Anybody who has made the rounds at academic conferences know that new buzzwords come into and go out of fashion fairly regularly. As I made the rounds this year one of the buzzwords was translanguaging. Considering that I spent my graduate school career under the mentorship of Ofelia Garcia, one of the pioneers in introducing this term to educational linguistics, this was especially exciting for me.
Yet, the more presentations I went to, the more worried I became. The term no longer seemed to have the political edge it did when I was first learning about it as a graduate student. At first I assumed that I had become so acclimated to the term that it no longer felt revolutionary to me in the ways that it did before. But the more I heard, the more I realized that it was, in fact, being used in ways that were disconnected from the larger political struggles where I always situated the term.
Below is my attempt to reconnect translanguaging to these larger political struggles. I am not in any way suggesting that this attempt is the definitive attempt at defining translanguaging. Indeed, it is only when a concept is given a static definition that it truly loses its revolutionary potential. Instead, I offer some general comments based on my observations about how translanguaging has been taken-up at academic conferences to encourage an on-going dialogue about how we conceptualize the term in educational linguistics.
- Translanguaging is not simply a research method but rather part of a larger political struggle of linguistic self-determination for language-minoritized populations. The biggest concern that I have with the way that translanguaging has been taken up at many academic conferences is that people often use the term to describe the language practices of language-minoritized communities without situating these practices within larger political struggles for linguistic self-determination. Translanguaging research should not attempt to objectively describe the language practices of language-minoritized communities but rather should attempt to analyze the ways that these language practices are marginalized by the larger society. This should be activist-oriented research that seeks to work in solidarity with language-minoritized communities in resisting this marginalization.
- Translanguaging is not the same as code-switching. I have seen many presentations where the term translanguaging is used but where the underlying assumptions of the nature of the language practices continue to be informed by research on code-switching. While it is true that both terms are used to describe the same linguistic practices they start from two different premises. Code-switching presupposes the existence of discrete languages which are, in fact, socio-historical constructions that have been used to marginalize bilingual language practices that do not fit neatly into these discrete languages. Translanguaging historicizes the creation of these linguistic boundaries and examines the ways that language-minoritized communities take-up, resist, and are marginalized by these socio-historical constructions.
- Translanguaging is not advocating for additive bilingualism. I have also attended many presentations where the term translanguaging is used alongside calls for additive bilingualism. However, translanguaging offers an explicit critique of additive bilingualism that is not being taken into account. Those of us who utilize translanguaging as a framework should engage with this critique in ways that seek to understand how additive bilingualism may be complicit in the marginalization of language-minoritized communities.
- Translanguaging does not describe new language practices associated with globalization. Many presentations that I have seen make either explicit or implicit connections between translanguaging and the increased mobility and “super-diversity” associated with globalization. This connection is problematic for two reasons. For one, it erases the long history of translanguaging practices among language-minoritized communities. Secondly, it glosses over the fact that translanguaging practices have historically and continue to exist in communities that are quite segregated. It also emphasizes mobility and diversity in ways that gloss over the increased immobility and segregation of many racialized communities in the U.S. and worldwide.

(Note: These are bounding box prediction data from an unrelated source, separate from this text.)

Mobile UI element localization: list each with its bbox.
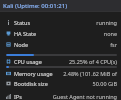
button[interactable]: CPU	[0, 54, 121, 66]
staticText: Status	[14, 19, 31, 26]
button[interactable]: Status	[0, 17, 121, 28]
staticText: Guest Agent not running	[26, 93, 117, 100]
staticText: Kali (Uptime: 00:01:21)	[3, 2, 68, 10]
other: Memory	[6, 71, 11, 76]
staticText: 50.00 GiB	[52, 80, 117, 87]
staticText: running	[35, 19, 117, 26]
staticText: Node	[14, 41, 28, 48]
other: Node	[6, 42, 11, 47]
other: Disk	[6, 81, 11, 86]
button[interactable]: Kali (Uptime: 00:01:21)	[0, 0, 121, 11]
staticText: CPU usage	[14, 58, 42, 65]
staticText: Bootdisk size	[14, 80, 48, 87]
other: Status	[6, 20, 11, 25]
staticText: none	[41, 30, 117, 37]
staticText: Memory usage	[14, 70, 53, 77]
button[interactable]: Memory	[0, 66, 121, 78]
other: CPU	[6, 59, 11, 64]
staticText: 25.25% of 4 CPU(s)	[45, 58, 117, 65]
staticText: fsr	[32, 41, 117, 48]
staticText: 2.48% (101.62 MiB of 4.00 GiB)	[56, 70, 117, 77]
button[interactable]: HA State	[0, 28, 121, 39]
button[interactable]: Disk	[0, 78, 121, 89]
other: HA State	[6, 31, 11, 36]
button[interactable]: Network	[0, 93, 121, 100]
staticText: IPs	[14, 93, 22, 100]
other: Network	[6, 94, 11, 99]
button[interactable]: Node	[0, 39, 121, 50]
staticText: HA State	[14, 30, 37, 37]
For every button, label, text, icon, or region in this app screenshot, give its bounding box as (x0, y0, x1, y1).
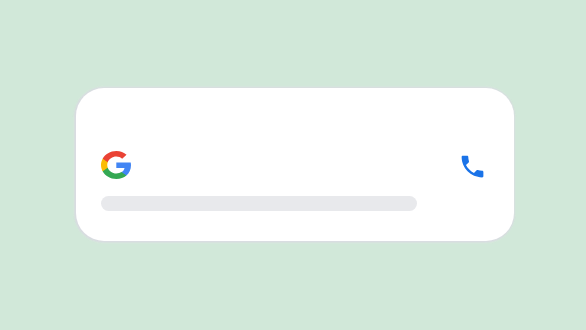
button[interactable]: Google Search (76, 88, 514, 241)
button[interactable]: Google Search (101, 151, 131, 179)
button[interactable]: Call (458, 152, 487, 181)
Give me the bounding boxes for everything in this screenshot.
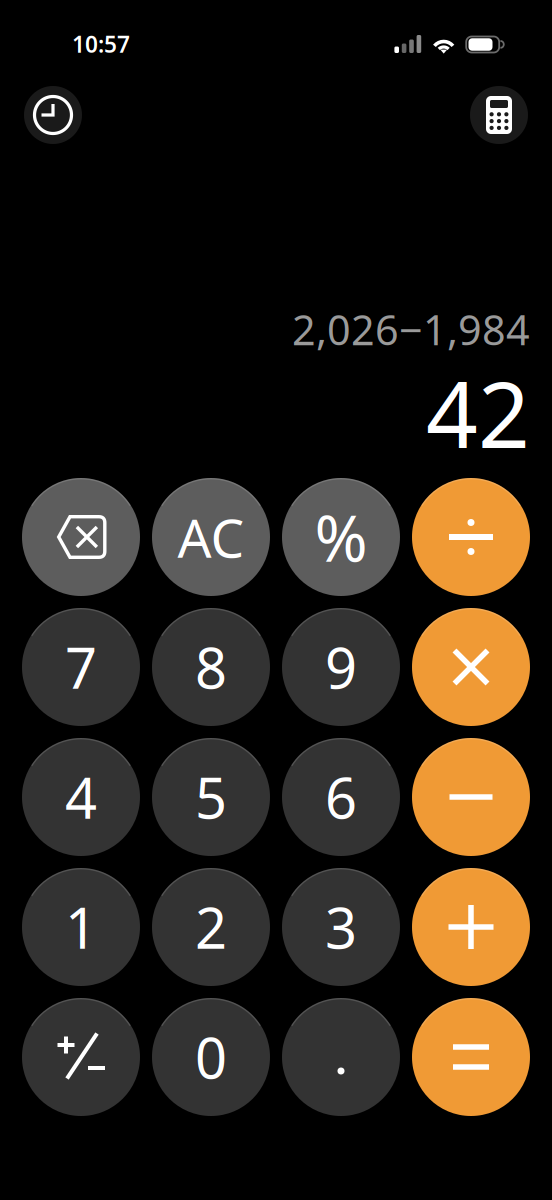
- staticText: 6: [325, 760, 357, 834]
- button[interactable]: 9: [282, 608, 400, 726]
- button[interactable]: 0: [152, 998, 270, 1116]
- button[interactable]: %: [282, 478, 400, 596]
- button[interactable]: 2: [152, 868, 270, 986]
- button[interactable]: 6: [282, 738, 400, 856]
- staticText: 0: [195, 1020, 227, 1094]
- button[interactable]: 3: [282, 868, 400, 986]
- staticText: 9: [325, 630, 357, 704]
- button[interactable]: [412, 998, 530, 1116]
- button[interactable]: [22, 478, 140, 596]
- button[interactable]: [22, 998, 140, 1116]
- staticText: 2: [195, 890, 227, 964]
- staticText: %: [314, 494, 368, 580]
- button[interactable]: [412, 608, 530, 726]
- staticText: AC: [178, 502, 244, 572]
- staticText: 3: [325, 890, 357, 964]
- button[interactable]: AC: [152, 478, 270, 596]
- button[interactable]: [412, 868, 530, 986]
- button[interactable]: 4: [22, 738, 140, 856]
- staticText: 10:57: [72, 29, 130, 59]
- staticText: 8: [195, 630, 227, 704]
- staticText: 4: [65, 760, 97, 834]
- button[interactable]: Calculator mode: [470, 86, 528, 144]
- staticText: 7: [65, 630, 97, 704]
- button[interactable]: History: [24, 86, 82, 144]
- staticText: 5: [195, 760, 227, 834]
- button[interactable]: 8: [152, 608, 270, 726]
- button[interactable]: [282, 998, 400, 1116]
- button[interactable]: 7: [22, 608, 140, 726]
- staticText: 2,026−1,984: [292, 302, 530, 357]
- button[interactable]: 5: [152, 738, 270, 856]
- staticText: 1: [65, 890, 97, 964]
- button[interactable]: 1: [22, 868, 140, 986]
- staticText: 42: [426, 353, 530, 473]
- button[interactable]: [412, 478, 530, 596]
- button[interactable]: [412, 738, 530, 856]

- Translanguaging offers a new framework for understanding all language practices. In many conference presentations, translanguaging is presented as the language practices of the Other–as something exotic or more complex than the bland monolingual White middle class norm. Yet, in actuality, translanguaging offers a new framework for understanding the language practices of all people. Everybody, whether they are positioned as monolingual, bilingual, or multilingual has to negotiate the socio-historical construction of languages, dialects, registers, etc. and often do this in ways that deviate from the arbitrary linguistic boundaries produced by these socio-historical constructions. Rather than seeing language-minoritized communities as objectively deviating from these socio-historical constructions we can seek to understand why these communities are positioned as deviant while White middle class communities who engage in similar language practices are not marked a deviant in this way.
This is just my first attempt at developing principles for translanguaging research. Please feel free to share other principles or comments about the ones that I propose in the comment section.